If you want a "big" NAS with 6-8 disk, low power consumption NAS and have an old 4 SATA port PC lying around, you could underclock and undervolt to reduce the power consumption, and purchase a SATA expansion card. Or you could sell it off, and build a new one.

All in all, it depends on what you have, and what you want. For me, I do not have an old PC lying around, so I have to start from scratch. After some research, here is what I think would be fit my requirements.

CPU/Motherboard

NAS does not need really powerful processor, in fact, if it is just use for storing and retrieving data, we do not really need anything beyond Intel Atom or AMD Fusion processor. Unless you are planning to use it for something more than just feeding data, possibly a mini server or some sort, then probably you need a more powerful processor.
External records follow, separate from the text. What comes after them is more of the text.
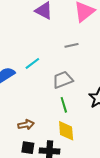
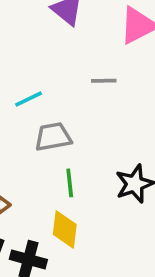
gray trapezoid: (63, 80) -> (53, 137), moved

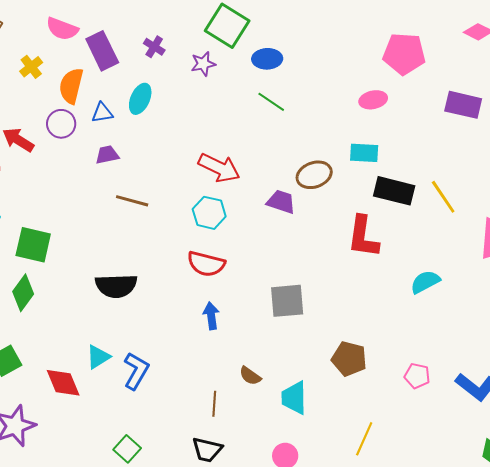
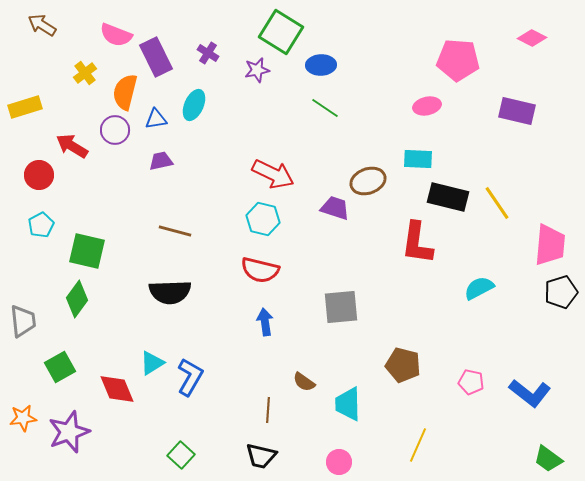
brown line: (132, 201) -> (175, 231), moved

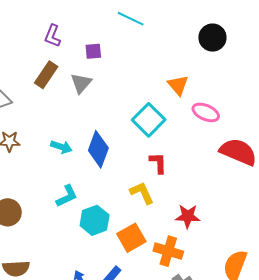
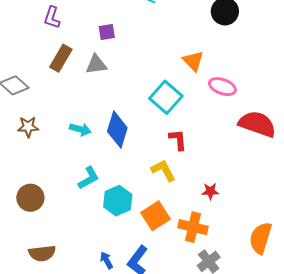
purple L-shape: (53, 36) -> (52, 18), moved
gray triangle: (81, 83) -> (96, 64), turned 45
red star: (188, 216) -> (210, 191), size x0.7

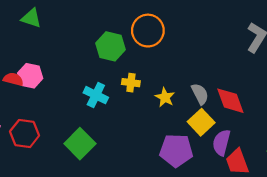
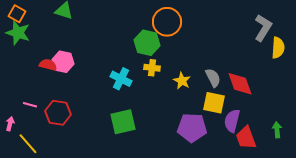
green hexagon: (111, 46) -> (147, 43), moved
yellow square: (201, 122) -> (214, 103), turned -35
green square: (80, 144) -> (123, 122), moved, turned 32

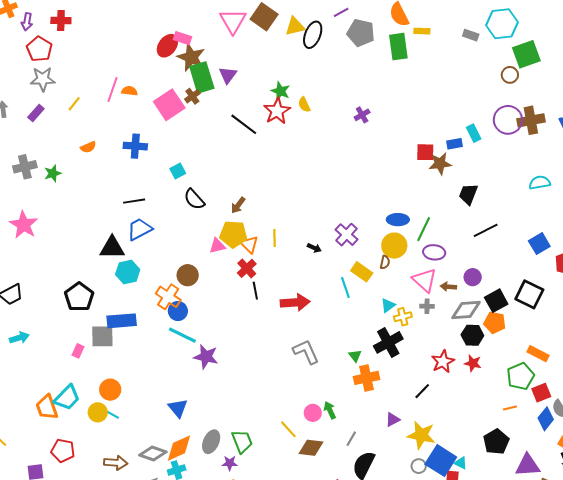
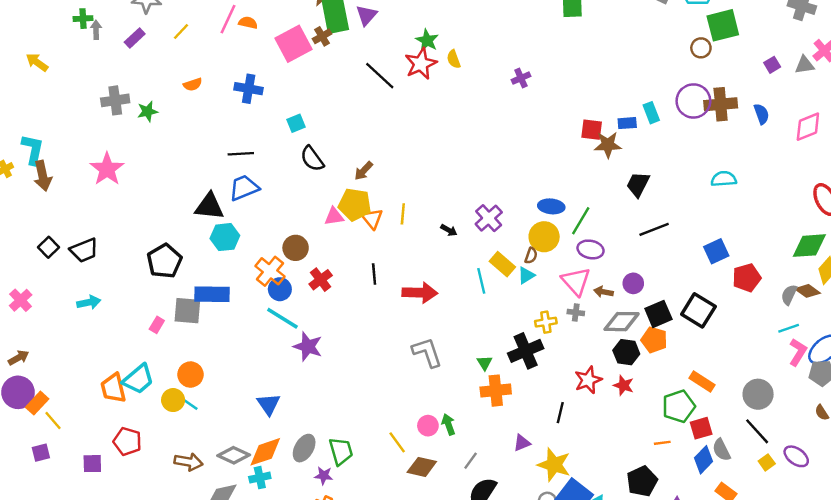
red cross: (247, 268) -> (321, 280), moved
cyan triangle: (388, 305) -> (526, 275), moved
black line: (422, 391) -> (560, 413), turned -36

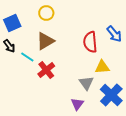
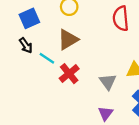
red semicircle: (90, 42) -> (121, 18), moved
gray triangle: (86, 83) -> (108, 82), moved

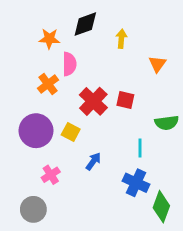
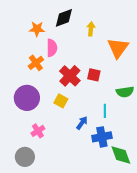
orange triangle: (157, 64) -> (118, 48), size x1.6
yellow square: (71, 132) -> (61, 101), moved
blue arrow: (93, 161) -> (82, 123), moved
blue cross: (136, 183) -> (102, 137), turned -36
green diamond: (161, 207) -> (121, 155), turned -40

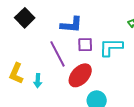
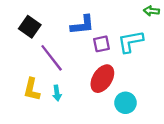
purple line: (57, 54) -> (52, 58), moved

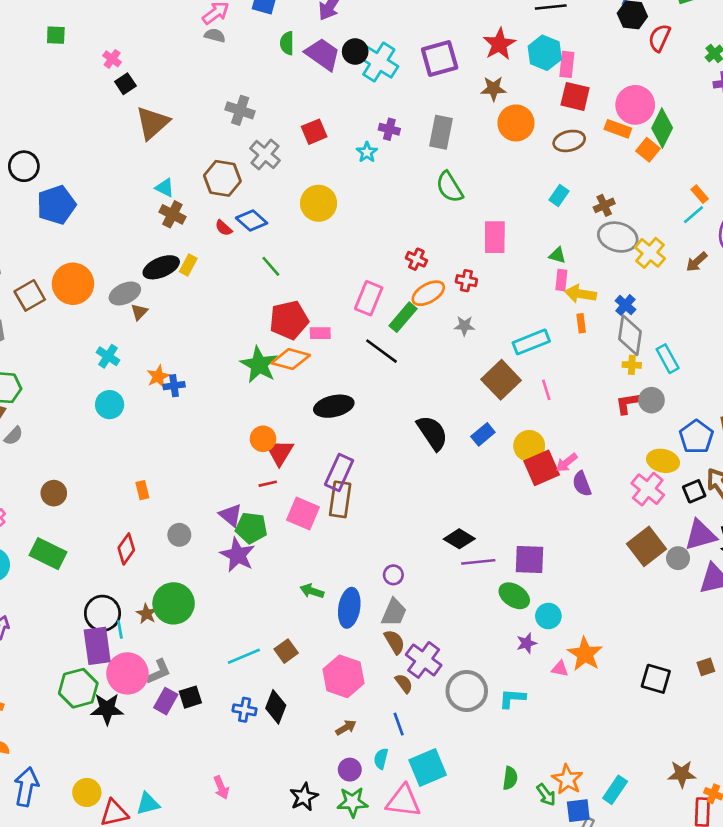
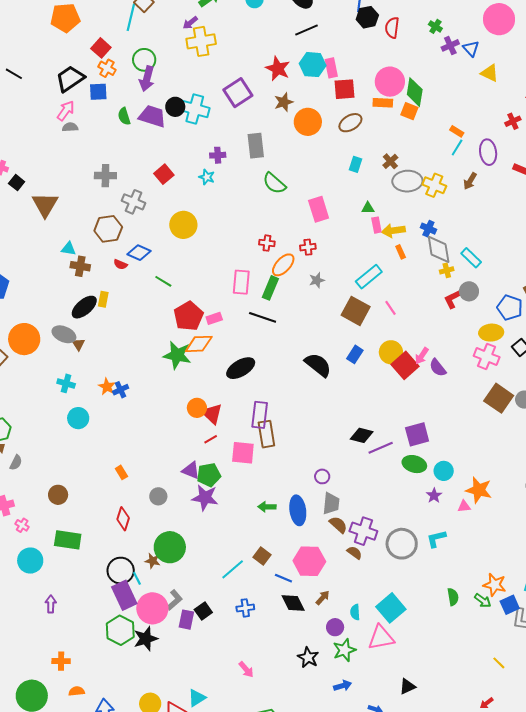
gray ellipse: (125, 293) -> (64, 334), turned 65
black diamond: (276, 707) -> (293, 603), moved, turned -30
blue line: (399, 724) -> (283, 578), moved, turned -30

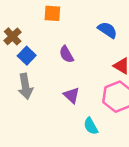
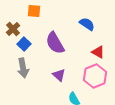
orange square: (52, 13) -> (34, 11), moved
purple semicircle: (66, 54) -> (55, 43), size x1.6

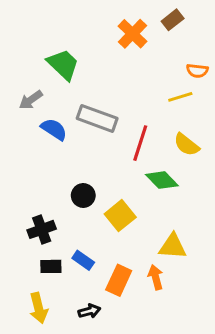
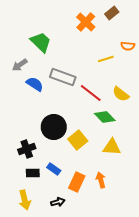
yellow line: (180, 97) -> (106, 59), moved
red line: (140, 143) -> (91, 93), turned -70
black circle: (83, 196) -> (54, 127), size x1.6
yellow triangle: (173, 246) -> (112, 147), moved

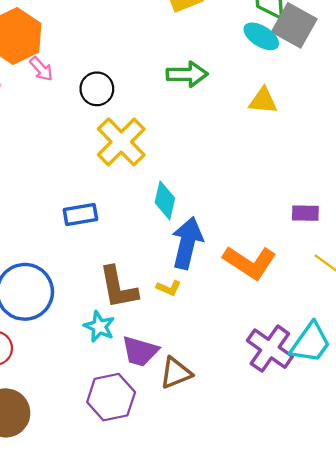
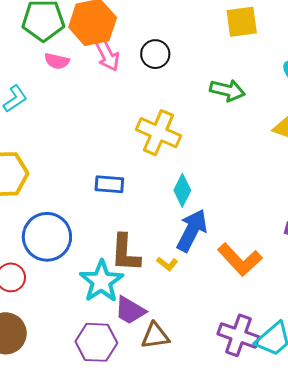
pink arrow: (41, 69) -> (107, 55), size x1.4
black circle: (97, 89) -> (155, 54), moved
yellow cross: (121, 142) -> (158, 133), turned -36
cyan star: (99, 327) -> (101, 281), size x1.6
purple cross: (270, 349) -> (238, 335), turned -30

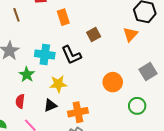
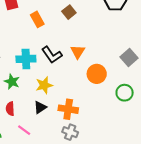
brown square: (94, 34) -> (69, 12), moved
orange triangle: (130, 34) -> (78, 52), moved
orange cross: (78, 112) -> (68, 109), turned 30

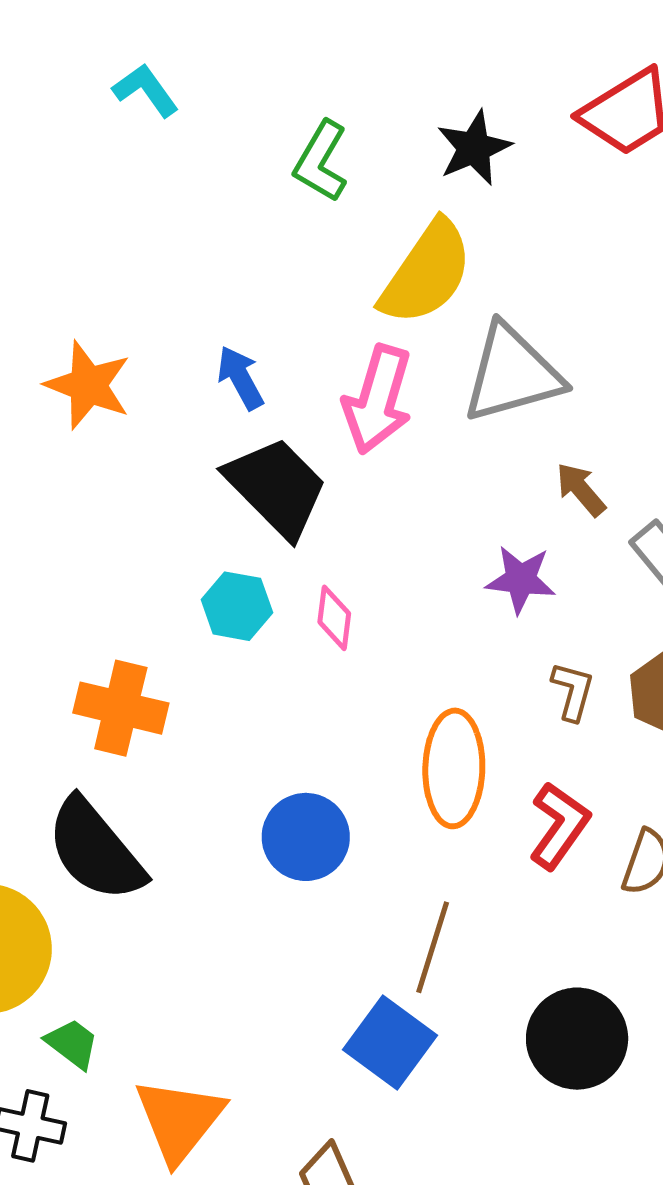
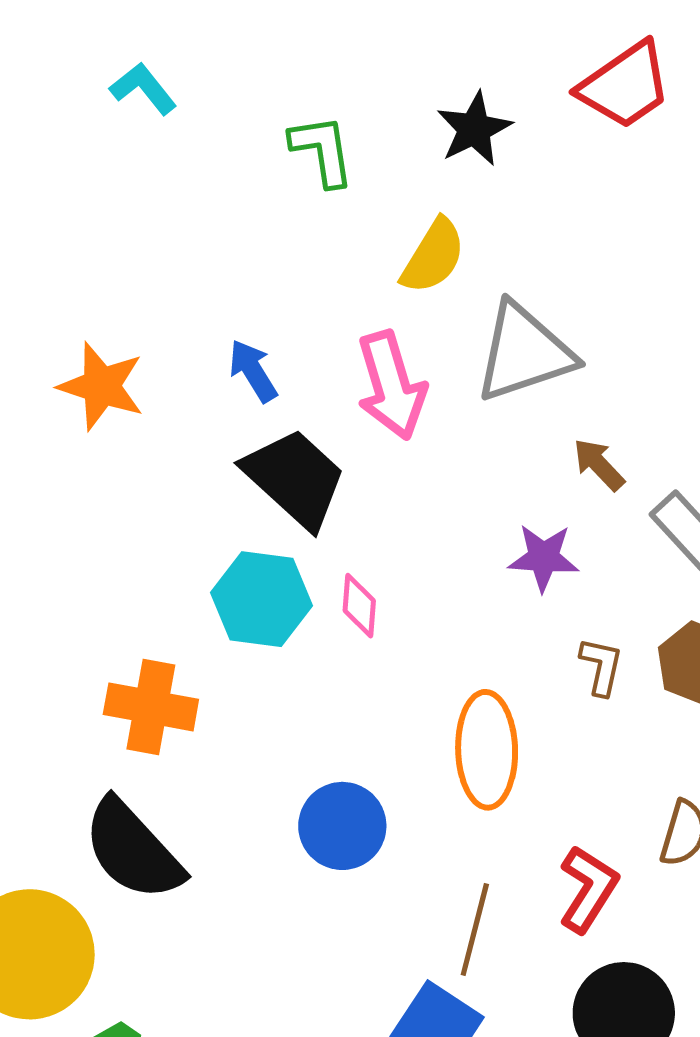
green L-shape: (321, 161) -> (322, 150), turned 144
yellow semicircle: (426, 273) -> (433, 256), size x0.7
pink arrow: (378, 400) -> (391, 385), turned -30
cyan hexagon: (237, 606) -> (261, 599), size x1.4
red L-shape: (559, 826) -> (588, 889), moved

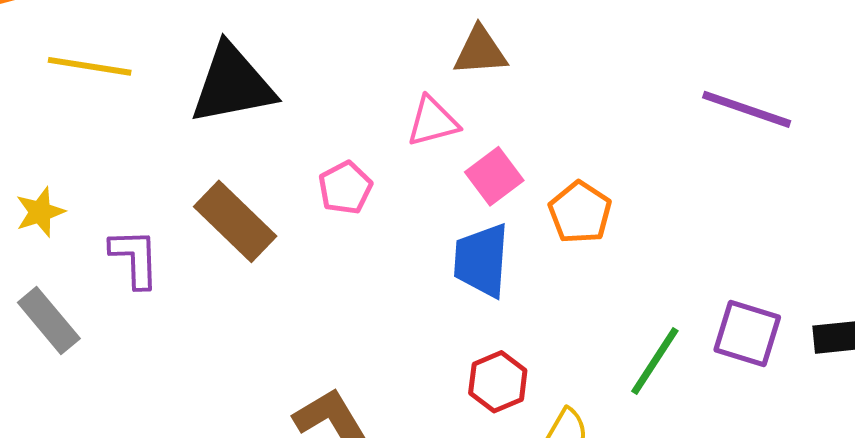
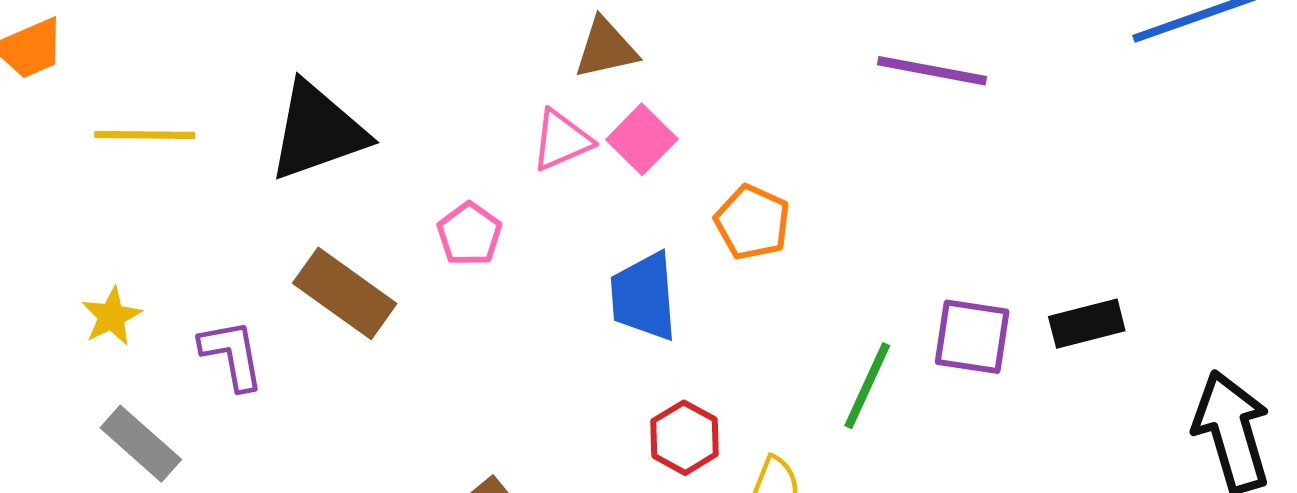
pink square: (494, 176) -> (642, 139), moved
Ideally the motherboard should have a lot of SATA port so there is no need for us to purchase SATA card. SATA II or SATA III port does not matter, since the RAID setup might not even hit the SATA II 3 Gbps limit, roughly 357MB/s. However, having SATA III and high internal data transfer throughput is beneficial in healing the RAID. I have listed some motherboard which would be ideal for me:

Asus C60M1-I
6 SATA port, an uber low power C60 APU. Perfect.

Asus E35M1-I
6 SATA port, another uber low power E350 APU. Perfect.

MSI E350IA-E45
4 SATA port, same E350 APU as before. Great.

ECS NM70-I2
4 SATA port, low power Celeron 847. Great

Memory

Judging on our motherboard selection, max memory is 16GB, so I guess getting a single 8GB ram wouldn't hurt. If there is a need, we can always purchase another 8GB ram for our system. At this point, some of you may be wondering how much memory does commercially available NAS has, well, usually 1-2GB. Why so little? I have no idea. But basically, it depends on the NAS's OS.

Power Supply

The first thing about power supply that we should know is that there is a certification to power supply called 80 plus. There are different rating of 80 plus, which from a normal 80 plus to 80 plus platinum. Basically, certified power supply are at least 80% efficient at converting AC from your wall to the DC that our computer uses. If you are really green, you may considering getting one that is certified.

As for the rating, lets use Seagate drive for calculation (see previous post, 8W). 6 Drive at 8 watt each is ~50 watt. Processor + Motherboard + RAM = ~100 watt. We need a power supply that is at least 150 watt to be on the safe side.

Casing

Casing is pretty much like our skeleton, a well-designed casing will not only keep our component cool, but also makes our maintenance and upgrading life easier. Hot-swap or no hot-swap? IMHO, if you build a 6 drive NAS, and decide to start with 3 drive, how many times do you need to open the casing for upgrading? 3 times, if the NAS is good and healthy throughout its life. So, my take is, it is not a necessity, but good to have. Bottom line, we should try to get something decent. Here are a few that caught my attention:

Fractal Design Node 304

3.5" HDD Bay: 6

Hot-swap: No

Dimension: 250 x 210 x 374 mm

Lian Li PC-Q18

3.5" HDD Bay: 6

Hot-swap: 4 (Weird.. why only 4? No idea..)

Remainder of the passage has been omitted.